Czesc,bylysmy dzis u weta...powiedzial,ze to poczatkowe zapalenie pluc :sad2: :sad2: Dal pyziakow Baytril Oral 2.5%,raz dziennie przez 5-7 dni.... :sciana2: Jakos mnie ten koles nie przekonuje,ale antybiotyk podam.Nic innego nie kazal podawac,zadnych odzywek,nic...
Moje Bable:Gilotyna-imie wprost proporcjonalne do sposobu bycia,Luna i Histeria-dwa uszaste smierdziuszki
Za Teczowym Mostem:Szczurencjusz,Pyzunia-nie znajde juz takiego cudnego Ogonka.Nigdy.
witch
Posty: 147
Rejestracja: pt wrz 29, 2006 5:39 pm

[NARZADY PLCIOWE I MOCZOWE] oraz pasozyty

Post autor: witch »

Sluchajcie,wrocilysmy do domu jakies 6 godzin temu a pyziak nawet nosa zza koszuli nie wychyla...nie wiem co jest grane...podalam jej ten antybiotyk,a ona ciagle spi,a jesli wstanie,to jest tak przerazona,ze nawet najmniejszego szmeru sie boi...zachowuje sie gorzej niz w pierwszy dzien,o co tu chodzi???nie je,nie pije...nic...jutro zadzwonie do mojego starego weta z polandii chyba... :sad2:
Ostatnio zmieniony czw paź 19, 2006 11:43 pm przez witch, łącznie zmieniany 1 raz.
Moje Bable:Gilotyna-imie wprost proporcjonalne do sposobu bycia,Luna i Histeria-dwa uszaste smierdziuszki
Za Teczowym Mostem:Szczurencjusz,Pyzunia-nie znajde juz takiego cudnego Ogonka.Nigdy.
Awatar użytkownika
limba
Posty: 6307
Rejestracja: pn gru 06, 2004 10:42 pm
Lokalizacja: Warszawa

[NARZADY PLCIOWE I MOCZOWE] oraz pasozyty

Post autor: limba »

Nie przerywaj antybiotyku.
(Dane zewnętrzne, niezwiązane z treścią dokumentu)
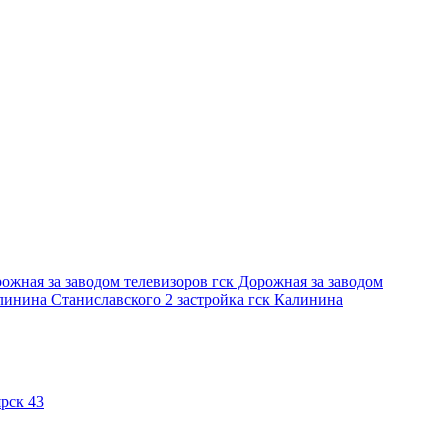
рожная за заводом телевизоров
гск Дорожная за заводом
линина Станиславского 2 застройка
гск Калинина
рск 43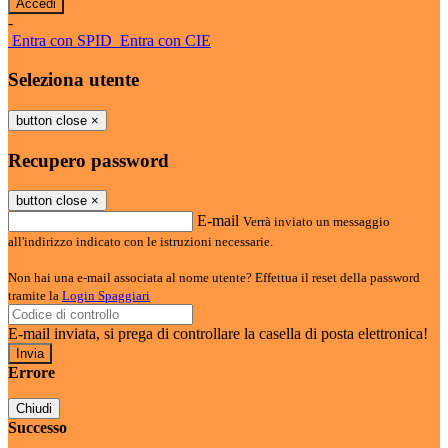
-
Entra con SPID
Entra con CIE
Seleziona utente
button close
×
Recupero password
button close
×
E-mail
Verrà inviato un messaggio
all'indirizzo indicato con le istruzioni necessarie.
Non hai una e-mail associata al nome utente? Effettua il reset della password
tramite la
Login Spaggiari
E-mail inviata, si prega di controllare la casella di posta elettronica!
Errore
Chiudi
Successo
Koniecznie mala dokarmiaj i dopajaj. Moze z palca lepiej jej pojdzie, a najlepiej jakbys zaopatrzyla sie w strzykawke i przez nia dokarmiala mala (oczywiscie bez igly). Mozliwe ze ma gorszy dzien. Oczywiscie obserwuj ja, i jesli jutro bedzie tak samo to znowu do weta. Przejrzyj tematy o zapaleniu pluc, moze cos Cie jeszcze nakieruje.
Aniołki: ['] Garek, Jeff(ka), Chrupek, Teodor, Kapunio, Freska, Żelka, Mufka, Bee-Bee, Kluska, Fryt, Keksik, Frocia, Imbirek, Pchełka, Klapuś [']
witch
Posty: 147
Rejestracja: pt wrz 29, 2006 5:39 pm

[NARZADY PLCIOWE I MOCZOWE] oraz pasozyty

Post autor: witch »

Dzieki,juz stracilam nadzieje ze ktos odpowie....wyszla teraz z klatki,ale z jedzeniem niekoniecznie,musze ja jeszcze dopoic.Najdziwniejsze jest to,ze tak sie pogorszylo dopiero po tej wizycie ....ciagle sie biedna boi,a ja razem z nia..:sad2:
Moje Bable:Gilotyna-imie wprost proporcjonalne do sposobu bycia,Luna i Histeria-dwa uszaste smierdziuszki
Za Teczowym Mostem:Szczurencjusz,Pyzunia-nie znajde juz takiego cudnego Ogonka.Nigdy.
Awatar użytkownika
limba
Posty: 6307
Rejestracja: pn gru 06, 2004 10:42 pm
Lokalizacja: Warszawa

[NARZADY PLCIOWE I MOCZOWE] oraz pasozyty

Post autor: limba »

A miala robiony zastrzyk? Czasem to jest tak duzy stres dla zwierzaka ze moze miec takie stany lękowe.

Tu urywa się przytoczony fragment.